When in remove the "implements" keyword, including the name of the interface, all works fine again.
Upvotes: 1
Views: 1758
Reputation: 418
in XML:
<bean id="test" class="your.package.Test"/>
make sure Test is in your spring bean XML, you then can do
@Autowired
Test test;
test.testBean.doAnything();
thing to notice here is that you HAVE to intatiate your Test class.
Upvotes: 0
Reputation: 280168
You would need to provide more details, like the interface type and your context configuration, but the reason is the following. Spring, by default, uses JDK proxies to add AOP or decorator behavior, for example, for @Transactional
or @Async
.
JDK proxies only work with interface types, not with class types. Take this example
public class Driver {
public static void main(String[] args) throws Exception {
final Example example = new Example();
Proxied proxy = (Proxied) Proxy.newProxyInstance(Driver.class.getClassLoader(), example.getClass().getInterfaces(), new InvocationHandler() {
Example target = example;
@Override
public Object invoke(Object proxy, Method method, Object[] args) throws Throwable {
System.out.println("intercepted");
return method.invoke(example, args);
}
});
proxy.execute();
System.out.println(proxy.getClass());
System.out.println(proxy.getClass().getSuperclass());
System.out.println(Arrays.toString(proxy.getClass().getInterfaces()));
}
static class Example implements Proxied {
@Override
public void execute() {
System.out.println("Example executing.");
}
}
static interface Proxied {
void execute();
}
}
which prints
intercepted
Example executing.
class com.spring.$Proxy0
class java.lang.reflect.Proxy
[interface com.spring.Driver$Proxied]
For the purpose of this example, Spring will take the Example
bean (declared in a context), decide that it needs to proxy it, use the Example
class' interfaces, and create whatever InvocationHandler
it needs by referring to the bean as the target to invoke the method on.

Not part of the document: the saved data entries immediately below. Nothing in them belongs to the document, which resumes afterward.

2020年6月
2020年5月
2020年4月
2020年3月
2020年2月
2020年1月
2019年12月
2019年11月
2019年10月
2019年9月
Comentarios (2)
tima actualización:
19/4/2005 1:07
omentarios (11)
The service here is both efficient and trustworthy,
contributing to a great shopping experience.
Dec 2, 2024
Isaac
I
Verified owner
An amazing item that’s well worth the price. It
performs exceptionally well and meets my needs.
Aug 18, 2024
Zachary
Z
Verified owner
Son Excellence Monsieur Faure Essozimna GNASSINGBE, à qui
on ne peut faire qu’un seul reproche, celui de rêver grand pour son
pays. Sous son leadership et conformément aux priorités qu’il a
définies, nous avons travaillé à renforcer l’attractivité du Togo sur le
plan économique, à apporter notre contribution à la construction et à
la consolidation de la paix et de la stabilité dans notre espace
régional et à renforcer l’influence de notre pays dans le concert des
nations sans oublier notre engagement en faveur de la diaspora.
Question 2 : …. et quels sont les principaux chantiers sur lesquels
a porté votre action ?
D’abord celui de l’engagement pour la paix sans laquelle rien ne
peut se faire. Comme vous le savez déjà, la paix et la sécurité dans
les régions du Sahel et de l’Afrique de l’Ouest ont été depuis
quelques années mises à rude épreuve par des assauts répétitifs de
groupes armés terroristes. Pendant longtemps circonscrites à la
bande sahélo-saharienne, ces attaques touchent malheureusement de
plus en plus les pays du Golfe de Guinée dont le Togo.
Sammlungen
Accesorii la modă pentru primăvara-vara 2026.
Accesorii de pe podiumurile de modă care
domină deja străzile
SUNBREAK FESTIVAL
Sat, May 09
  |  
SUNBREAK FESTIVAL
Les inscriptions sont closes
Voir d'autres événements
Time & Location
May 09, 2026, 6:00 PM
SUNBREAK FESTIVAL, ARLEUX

What you need to take note of is that the object that is returned by Proxy.newProxyInstance(..)
is not of type Example
. It is of type Proxy
and of whatever type the interfaces of Example
are. That is why Spring cannot use the proxy object to set a field (through reflection) of type Example
, or TestBean
in your case.
Two ways to make it work. First, extract an interface from your class, if it doesn't have one already and use a field of the interface type.
Second, you can instead configure your context to use CGLIB proxies which can proxy by class type.